Tuesday, March 4, 2014

Yechts: The Gerund in Yiddish



I was playing Scrabble last week and I had a seven letter word sitting on my rack: hauling. But there was nowhere to play it…unless it could be pluralized. Is haulings a word? It’s tempting. Hauling is a noun…it’s an activity, and that’s a thing. To be sure, it’s also a verb, as in “I am hauling gravel”. But it’s also a noun: “Hauling gravel is hard work”. What else is the subject of that sentence if not hauling? I think that kind of noun is called a gerund.

But of course, not every noun can be pluralized by adding s. And the fact that it ends in ing is not necessarily the problem. You can have a number of undertakings going on at the same time, and that’s a perfectly good Scrabble word (except it might be too long to fit on the board). You can attend three different poetry readings in the same evening. And so on. But can you have multiple haulings?

To understand what’s going on here, we have to start by noting that there at least two different kind of ing words here. Undertaking and reading are not gerunds in the same sense as hauling. Well…reading is, if you say “Reading is fun”…that’s a gerund. But the “reading” in poetry readings is not the plural of the “reading” in reading is fun. If you see what I mean.

Because haulings actually looks like it might be a word, as in the following conversation: Tom says, “I was hauling garbage all day”…to which Dick replies: “What did you do with the haulings?” It’s a bit contrived, but it’s arguable. Was my Scrabble partner convinced? Well…

The thing is, this is a whole new kind of ing noun, different from the other two we’ve seen do far. It’s clearly different because it only takes the plural (or collective) form…no one takes away a single hauling of garbage. Or droppings. No one picks up a single dog dropping. They pick up droppings with an s. Yes, you can play dropping in Scrabble, if you’re dropping a ball. But it’s really a whole different word from dog droppings.

What about serving? Would you like one serving of Jello with your meal or two? I guess I’m not sure if servings  is more like undertakings or droppings. Maybe it’s somewhere inbetween…but that’s not my point. I want to talk about how these things work in Yiddish. Because in Yiddish, we have three different endings instead of one.

The first one is easy, because it is close to the English ending. Undertaking in Yiddish is unter-nehmung. In fact, in the Galitzianer pronunciation, the ung ending is actually just like the English ing. You can pluralize it with –en, so you have several unternehmungen. Another nice word that takes this type of ending is vorhandlen – to negotiate. “Peace negotiations” in Yiddish are sholem-vorhandlungen.

What about “reading and writing”? In Yiddish, we would have schreiben un lesen (or leyenen if you’re reading from the Torah…no one quite knows why!). The point is it’s a different ending…it’s just the infinitive form of the verb, without the ung. These are basically identical to the German constructions.

The third form is where it gets interesting. Have you ever heard of drippings? I had an English co-worker once from a very working-class background, and he once told me how his mother always used to save the “drippins” for his father, because animal protein in any form was at a premium. He was talking about the drippings from frying bacon…but of course, my readers wouldn’t know anything about that.

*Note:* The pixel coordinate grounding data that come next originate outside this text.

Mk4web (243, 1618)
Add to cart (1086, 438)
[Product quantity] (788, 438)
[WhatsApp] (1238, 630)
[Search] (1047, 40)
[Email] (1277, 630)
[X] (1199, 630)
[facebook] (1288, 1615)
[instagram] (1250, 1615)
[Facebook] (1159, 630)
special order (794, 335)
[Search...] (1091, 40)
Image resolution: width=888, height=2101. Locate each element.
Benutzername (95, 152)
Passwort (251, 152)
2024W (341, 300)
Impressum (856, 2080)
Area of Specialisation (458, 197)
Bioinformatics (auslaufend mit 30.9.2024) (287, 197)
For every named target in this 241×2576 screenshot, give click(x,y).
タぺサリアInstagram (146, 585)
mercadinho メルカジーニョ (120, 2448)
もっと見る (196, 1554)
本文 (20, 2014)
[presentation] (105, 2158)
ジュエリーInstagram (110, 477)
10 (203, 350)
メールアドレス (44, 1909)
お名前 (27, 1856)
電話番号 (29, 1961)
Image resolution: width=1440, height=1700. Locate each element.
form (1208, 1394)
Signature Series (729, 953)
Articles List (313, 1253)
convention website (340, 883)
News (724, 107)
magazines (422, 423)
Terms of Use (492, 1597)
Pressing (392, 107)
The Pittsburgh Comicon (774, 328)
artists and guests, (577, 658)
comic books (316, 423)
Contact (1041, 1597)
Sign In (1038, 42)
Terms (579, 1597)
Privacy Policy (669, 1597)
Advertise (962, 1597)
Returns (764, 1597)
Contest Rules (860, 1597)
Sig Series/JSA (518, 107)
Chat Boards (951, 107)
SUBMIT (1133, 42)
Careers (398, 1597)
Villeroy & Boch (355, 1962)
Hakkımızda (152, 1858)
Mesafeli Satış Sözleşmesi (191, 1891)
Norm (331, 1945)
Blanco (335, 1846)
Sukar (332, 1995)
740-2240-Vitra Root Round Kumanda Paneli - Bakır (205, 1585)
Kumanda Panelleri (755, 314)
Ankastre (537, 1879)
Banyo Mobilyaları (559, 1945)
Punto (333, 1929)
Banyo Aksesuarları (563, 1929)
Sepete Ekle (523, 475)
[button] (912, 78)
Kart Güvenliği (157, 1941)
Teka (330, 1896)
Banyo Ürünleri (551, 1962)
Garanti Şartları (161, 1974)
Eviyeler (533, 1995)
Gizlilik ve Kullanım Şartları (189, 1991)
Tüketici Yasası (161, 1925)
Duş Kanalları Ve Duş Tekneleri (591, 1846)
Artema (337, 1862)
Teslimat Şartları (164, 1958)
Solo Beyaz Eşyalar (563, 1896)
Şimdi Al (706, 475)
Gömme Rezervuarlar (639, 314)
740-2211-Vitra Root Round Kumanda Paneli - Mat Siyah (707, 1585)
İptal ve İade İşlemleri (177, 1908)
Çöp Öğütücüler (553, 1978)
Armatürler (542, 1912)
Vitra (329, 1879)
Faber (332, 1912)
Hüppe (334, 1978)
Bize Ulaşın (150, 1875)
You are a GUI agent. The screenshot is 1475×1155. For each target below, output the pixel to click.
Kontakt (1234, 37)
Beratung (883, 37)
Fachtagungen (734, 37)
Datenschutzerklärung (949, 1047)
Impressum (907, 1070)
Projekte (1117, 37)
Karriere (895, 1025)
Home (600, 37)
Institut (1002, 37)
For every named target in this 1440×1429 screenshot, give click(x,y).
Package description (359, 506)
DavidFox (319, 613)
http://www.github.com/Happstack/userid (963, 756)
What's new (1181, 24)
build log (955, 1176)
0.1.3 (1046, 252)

It’s funny that in the old country, we also had a culture of poverty, and there was a food item which arguably took the role of bacon for us: it was called grieven, and I don’t know what that word means, but it is sometimes translated as cracklings, and it was a special treat for the children when a goose was slaughtered…I think it was something about the way the skin got fried up in its own fat. So the English had their drippins, and we had our cracklings. But I digress…

I want to tell you about the third kind of ending…the one we use in Yiddish for words like drippings. It only shows up in a handful of words, but it’s very expressive: echts, and it lends a distinctly unsavory flavor to the word it attaches to. For example, the shell of a seed is a schâll; to remove the shell is schâllen; but if you have a big pile of sunflower seeds that you’ve been spitting in bowl (or on the floor), it’s called schâllechts – shellings, if you like.

Another one: saliva. To spit is speien, as in speien in die kasha (pissing in the soup, as we might say). But “saliva” in Yiddish is…yes, speiechts!..literally, “spittings”. Grease is schmierechts…you can see where that comes from. And there’s one I never figured out the story on, except that it’s a substance, presumably sticky and smelly, used in the process of bootmaking: dzhegechts. Maybe it’s a Slavic word. My favorite is ân-tuechts – from ân-tuen sich, to get dressed; and you use it to describe an embarrassing or inappropriate get-up that you find yourself forced to wear. Those are all the examples I can think of now.

Where does this suffix come from? You don’t see it in German…well, not normally. I sometimes visit a German Language discussion group online, and I posted the question: does the form exist in German? I got an interesting answer from one Takkat, a regular contributor, who offered the seldom-used term kehricht…meaning “sweepings”, from kehren, “to sweep”. It was the only example of this form in German that anyone could come up with, and it definitely jibes with the Yiddish pattern in terms of unsavoriness (except it’s missing the final s).

I wonder if any of our readers can think of any more echts words?